In the absence of any reply, they issued the application in January 2021. Following a hearing attended by Mr Ahmed in March 2021, Master Davidson ordered him to amend his pleadings, failing which part of his statutory defences would be struck out.

The solicitor was also ordered to pay the claimants £600 on account of costs, an order he ignored. An amended defence was sent to the claimants after the deadline, “unsigned and still defective”.

Mr Justice Saini struck out the statutory defences in November 2021 and ordered the defendants to pay £8,000 in costs within 14 days. This was not complied with either.

The claimants applied to strike out the whole of the defence. Mrs Justice Collins Rice said that, three days before the trial in July, an application was made by Mr Ahmed’s son, Adam, to vacate the trial on the grounds of his father’s ‘health issues and case prejudice’.

Adam Ahmed supplied an unsigned letter from a doctor at the Royal Blackburn hospital which laid out his father’s mental health problems.

The judge said that, despite its limitations, the description of Mr Ahmed’s “poor mental health clearly gives cause for concern and must evoke sympathy”.

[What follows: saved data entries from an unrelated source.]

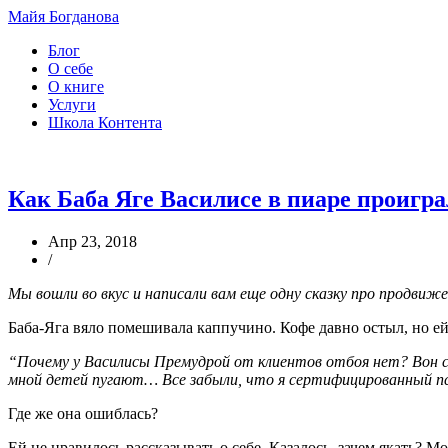
Майя Богданова
Блог
О себе
О книге
Услуги
Школа Контента
Как Баба Яге Василисе в пиаре проигр
Апр 23, 2018
/
Мы вошли во вкус и написали вам еще одну сказку про продвиже
Баба-Яга вяло помешивала каппучино. Кофе давно остыл, но ей
“Почему у Василисы Премудрой от клиентов отбоя нет? Вон ск
мной детей пугают… Все забыли, что я сертифицированный пси
Где же она ошиблась?
Ей не нравилось рассказывать о себе. Казалось, зачем якать? 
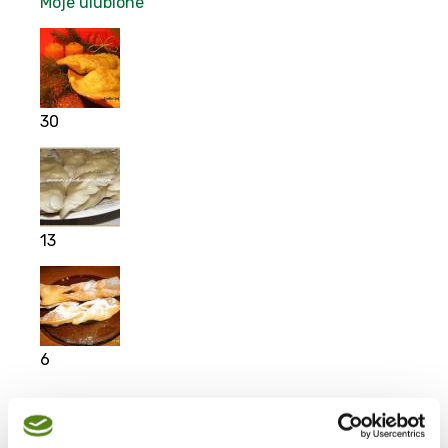
Moje ulubione
30
13
6
Moje ulubione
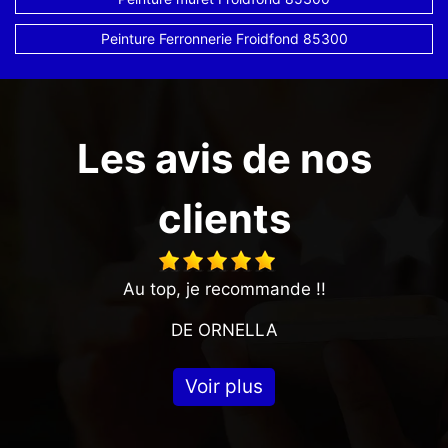
Peinture Ferronnerie Froidfond 85300
Les avis de nos
clients
Au top, je recommande !!
DE ORNELLA
Voir plus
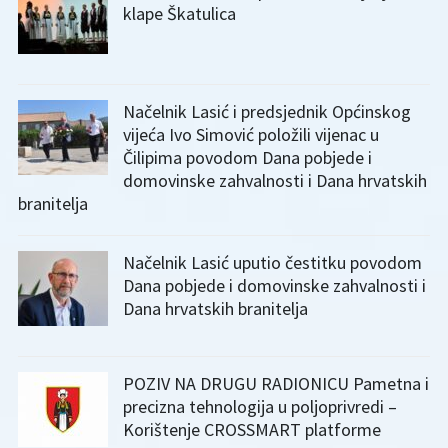
klape Škatulica
Načelnik Lasić i predsjednik Općinskog
vijeća Ivo Simović položili vijenac u
Čilipima povodom Dana pobjede i
domovinske zahvalnosti i Dana hrvatskih
branitelja
Načelnik Lasić uputio čestitku povodom
Dana pobjede i domovinske zahvalnosti i
Dana hrvatskih branitelja
POZIV NA DRUGU RADIONICU Pametna i
precizna tehnologija u poljoprivredi –
Korištenje CROSSMART platforme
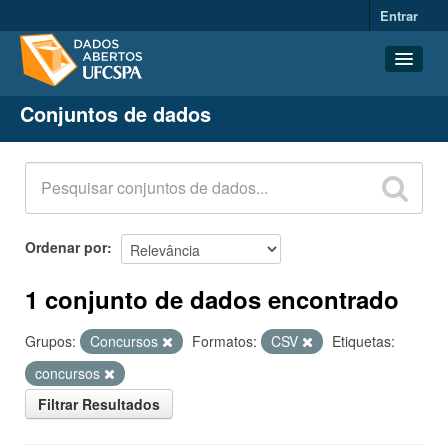
Entrar
Conjuntos de dados
Conjuntos de dados
Organizações
Grupos
Sobre
Ordenar por
1 conjunto de dados encontrado
Grupos:
Concursos
Formatos:
CSV
Etiquetas:
concursos
Filtrar Resultados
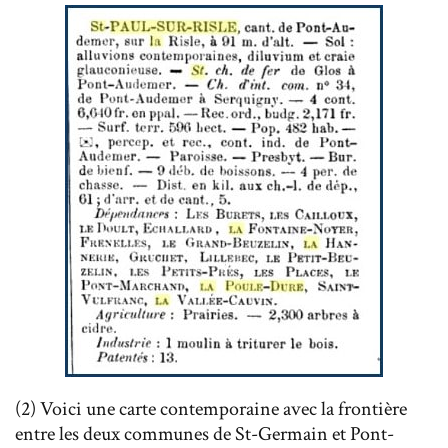
(2) Voici une carte contemporaine avec la frontière
entre les deux communes de St-Germain et Pont-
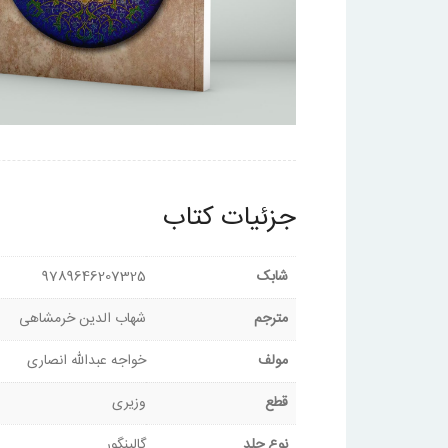
جزئیات کتاب
شابک
9789646207325
مترجم
شهاب الدین خرمشاهی
مولف
خواجه عبدالله انصاری
قطع
وزیری
نوع جلد
گالینگور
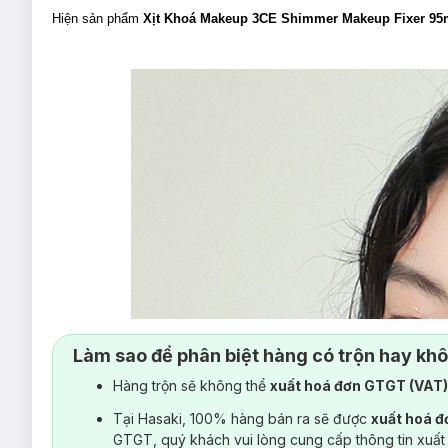
Hiện sản phẩm
Xịt Khoá Makeup 3CE Shimmer Makeup Fixer 9
Làm sao để phân biệt hàng có trộn hay kh
Hàng trộn sẽ không thể
xuất hoá đơn GTGT (VAT
Tại Hasaki, 100% hàng bán ra sẽ được
xuất hoá 
GTGT, quý khách vui lòng cung cấp thông tin xuất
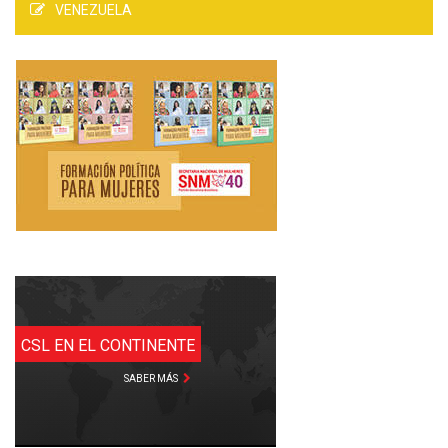
VENEZUELA
CSL EN EL CONTINENTE
SABER MÁS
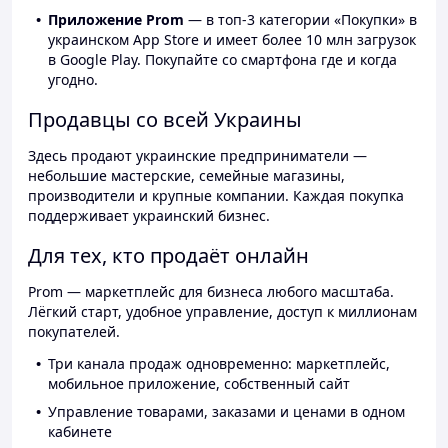
Приложение Prom
— в топ-3 категории «Покупки» в
украинском App Store и имеет более 10 млн загрузок
в Google Play. Покупайте со смартфона где и когда
угодно.
Продавцы со всей Украины
Здесь продают украинские предприниматели —
небольшие мастерские, семейные магазины,
производители и крупные компании. Каждая покупка
поддерживает украинский бизнес.
Для тех, кто продаёт онлайн
Prom — маркетплейс для бизнеса любого масштаба.
Лёгкий старт, удобное управление, доступ к миллионам
покупателей.
Три канала продаж одновременно: маркетплейс,
мобильное приложение, собственный сайт
Управление товарами, заказами и ценами в одном
кабинете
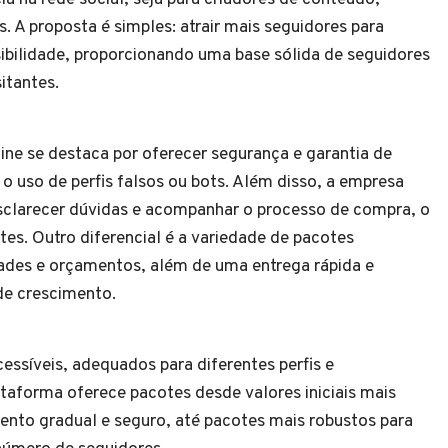
. A proposta é simples: atrair mais seguidores para
ibilidade, proporcionando uma base sólida de seguidores
sitantes.
line se destaca por oferecer segurança e garantia de
 uso de perfis falsos ou bots. Além disso, a empresa
sclarecer dúvidas e acompanhar o processo de compra, o
tes. Outro diferencial é a variedade de pacotes
dades e orçamentos, além de uma entrega rápida e
de crescimento.
essíveis, adequados para diferentes perfis e
taforma oferece pacotes desde valores iniciais mais
nto gradual e seguro, até pacotes mais robustos para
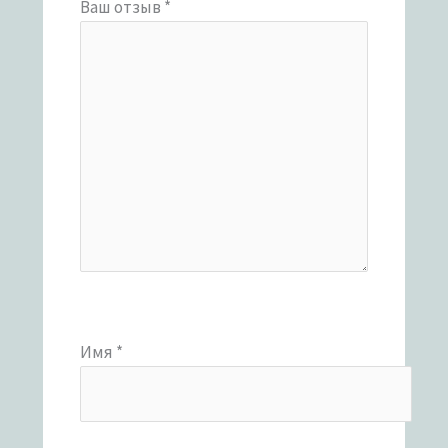
Ваш отзыв
*
Имя
*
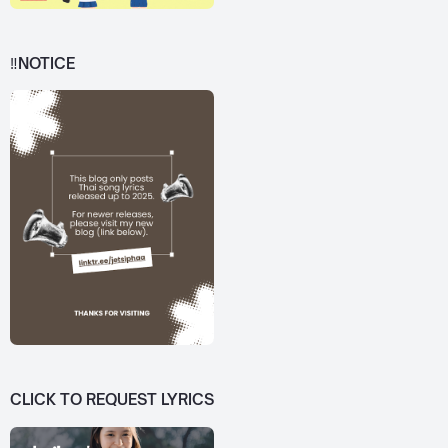
‼️NOTICE
CLICK TO REQUEST LYRICS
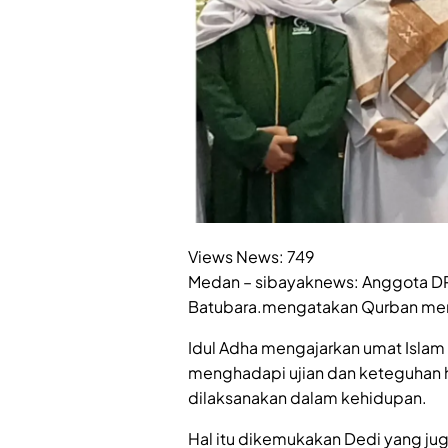
Views News:
749
Medan – sibayaknews: Anggota DPD
Batubara.mengatakan Qurban mer
Idul Adha mengajarkan umat Isla
menghadapi ujian dan keteguhan h
dilaksanakan dalam kehidupan.
Hal itu dikemukakan Dedi yang ju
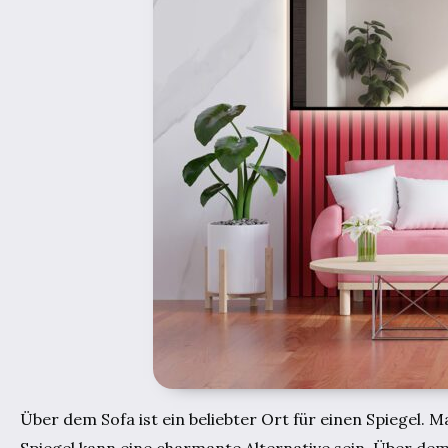
Über dem Sofa ist ein beliebter Ort für einen Spiegel.
Spiegel kann eine charmante Alternative sein. Über de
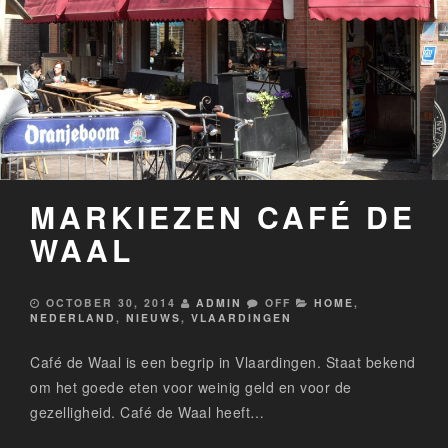
MARKIEZEN CAFÉ DE
WAAL
OCTOBER 30, 2014
ADMIN
OFF
HOME
,
NEDERLAND
,
NIEUWS
,
VLAARDINGEN
Café de Waal is een begrip in Vlaardingen. Staat bekend
om het goede eten voor weinig geld en voor de
gezelligheid. Café de Waal heeft…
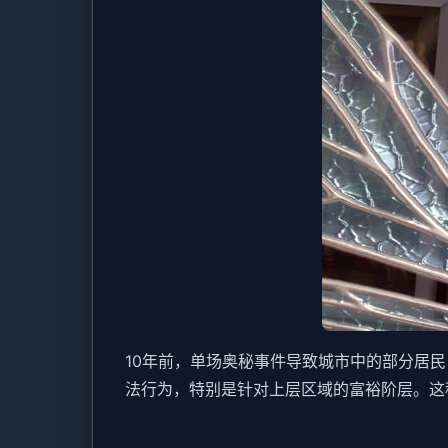
10年前，单场奥秘事件导致城市中的部分居
法行为，特别是针对上层区域的富裕阶层。这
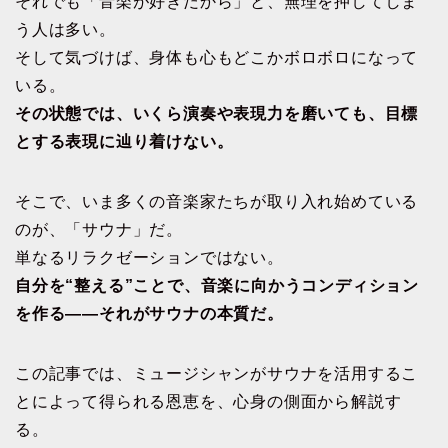
それでも「音楽が好きだから」と、無理を押してしま
う人は多い。
そして気づけば、身体も心もどこかボロボロになって
いる。
その状態では、いくら演奏や表現力を磨いても、目標
とする表現に辿り着けない。
そこで、いま多くの音楽家たちが取り入れ始めている
のが、「サウナ」だ。
単なるリラクゼーションではない。
自分を“整える”ことで、音楽に向かうコンディション
を作る――それがサウナの本質だ。
この記事では、ミュージシャンがサウナを活用するこ
とによって得られる恩恵を、心身の側面から解説す
る。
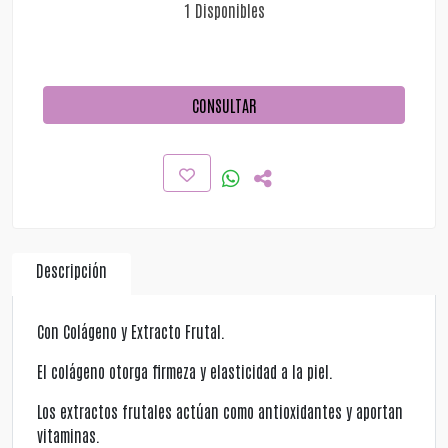
1 Disponibles
CONSULTAR
Descripción
Con Colágeno y Extracto Frutal.
El colágeno otorga firmeza y elasticidad a la piel.
Los extractos frutales actúan como antioxidantes y aportan
vitaminas.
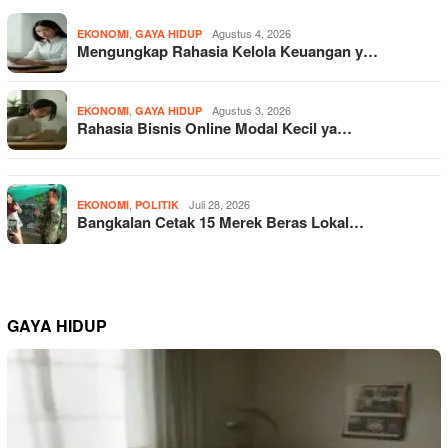
,
Agustus 4, 2026
EKONOMI
GAYA HIDUP
Mengungkap Rahasia Kelola Keuangan y…
,
Agustus 3, 2026
EKONOMI
GAYA HIDUP
Rahasia Bisnis Online Modal Kecil ya…
,
Juli 28, 2026
EKONOMI
POLITIK
Bangkalan Cetak 15 Merek Beras Lokal…
GAYA HIDUP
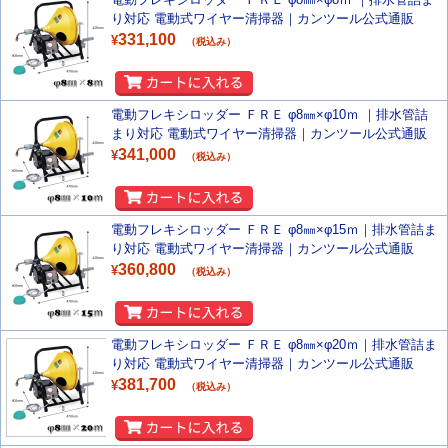
り対応 電動式ワイヤー清掃器｜カンツール公式通販
331,100
¥
（税込み）
電動フレキシロッダー ＦＲＥ φ8㎜×φ10ｍ ｜排水管詰
まり対応 電動式ワイヤー清掃器｜カンツール公式通販
341,000
¥
（税込み）
電動フレキシロッダー ＦＲＥ φ8㎜×φ15ｍ｜排水管詰ま
り対応 電動式ワイヤー清掃器｜カンツール公式通販
360,800
¥
（税込み）
電動フレキシロッダー ＦＲＥ φ8㎜×φ20ｍ｜排水管詰ま
り対応 電動式ワイヤー清掃器｜カンツール公式通販
381,700
¥
（税込み）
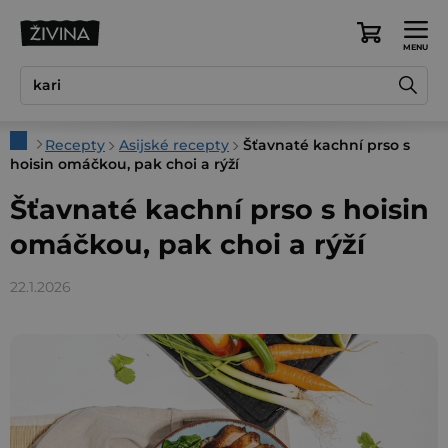
Přejít
na
Nákupní
obsah
košík
Domů
Recepty
Asijské recepty
Šťavnaté kachní prso s
hoisin omáčkou, pak choi a rýží
Šťavnaté kachní prso s hoisin
omáčkou, pak choi a rýží
22.1.2026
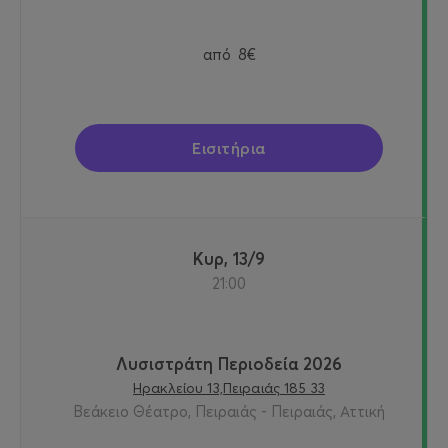
από
8€
Εισιτήρια
Κυρ, 13/9
21:00
Λυσιστράτη Περιοδεία 2026
Ηρακλείου 13,Πειραιάς 185 33
Βεάκειο Θέατρο, Πειραιάς - Πειραιάς, Αττική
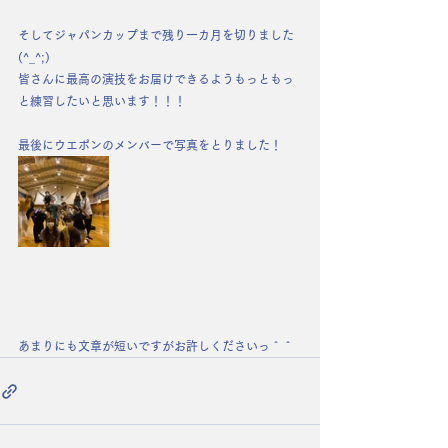
そしてジャパンカップまで残り一カ月を切りました
(^_^;)
皆さんに最高の演技をお届けできるようもっともっ
と練習したいと思います！！！
最後にウエポンのメンバーで写真をとりました！
あまりにも文章が短いですがお許しくださいっ＾＾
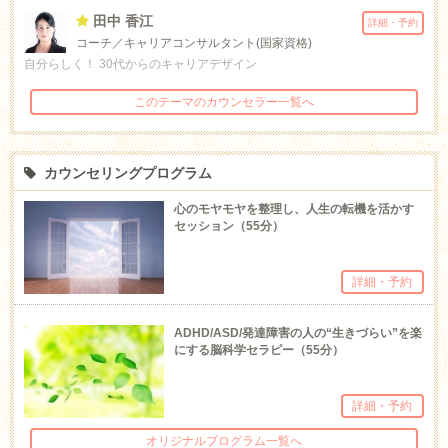
田中 香江
詳細・予約
コーチ／キャリアコンサルタント(国家資格)
自分らしく！ 30代からのキャリアデザイン
このテーマのカウンセラー一覧へ
カウンセリングプログラム
心のモヤモヤを整理し、人生の転機を活かす
セッション（55分）
詳細・予約
ADHD/ASD/発達障害の人の“生きづらい”を楽
にする脳科学セラピー（55分）
詳細・予約
オリジナルプログラム一覧へ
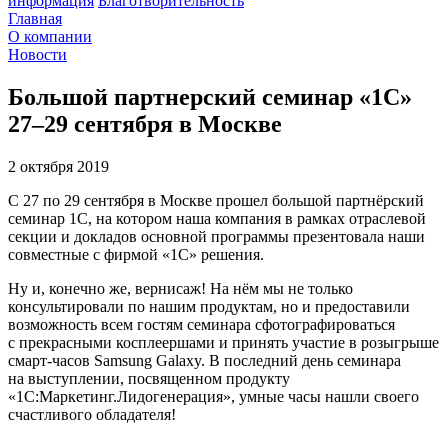
информация
Благотворительность
Главная
О компании
Новости
Большой партнерский семинар «1С»
27–29 сентября в Москве
2 октября 2019
С 27 по 29 сентября в Москве прошел большой партнёрский
семинар 1С, на котором наша компания в рамках отраслевой
секции и докладов основной программы презентовала наши
совместные с фирмой «1С» решения.
Ну и, конечно же, вернисаж! На нём мы не только
консультировали по нашим продуктам, но и предоставили
возможность всем гостям семинара сфотографироваться
с прекрасными косплеершами и принять участие в розыгрыше
смарт-часов Samsung Galaxy. В последний день семинара
на выступлении, посвященном продукту
«1С:Маркетинг.Лидогенерация», умные часы нашли своего
счастливого обладателя!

He suffered “on what appears to be an incipient or chronic basis, connected with life events over the past two years, and which had lately manifested itself in suicidal behaviours over the weeks leading up to the hearing”.

But equally, the defendants had not explained why the application was made at “the very last minute” or provided “clear and comprehensible medical evidence as to the impact” of Mr Ahmed’s illness in relation to the litigation.

Granting the claimants’ application to strike out the defence instead, she said the defendants had been given “repeated opportunities” to engage in the litigation but not taken them or offered any good reason for failing to do so.

“This course of conduct has been wasteful of court time and public resource, and wholly unfair to the claimants. It has denied them the opportunity to make out their case for vindication in a timely manner.

“The effect on the claimants is therefore highly prejudicial… I am satisfied in all these circumstances that the defendants’ conduct of this litigation has become oppressive and unjust.”

Adam Ahmed failed to substantiate his assertions that the defendants have reasonable prospects of defending the claim, she added.

The judge said she would order a timetable for written submissions on quantum and on consequential issues, including costs.

Murtaza Ali Shah said: “The defendants didn’t engage with the court process because they didn’t have a defence. We stand vindicated and we are thankful to our lawyers and to the court for upholding the truth.”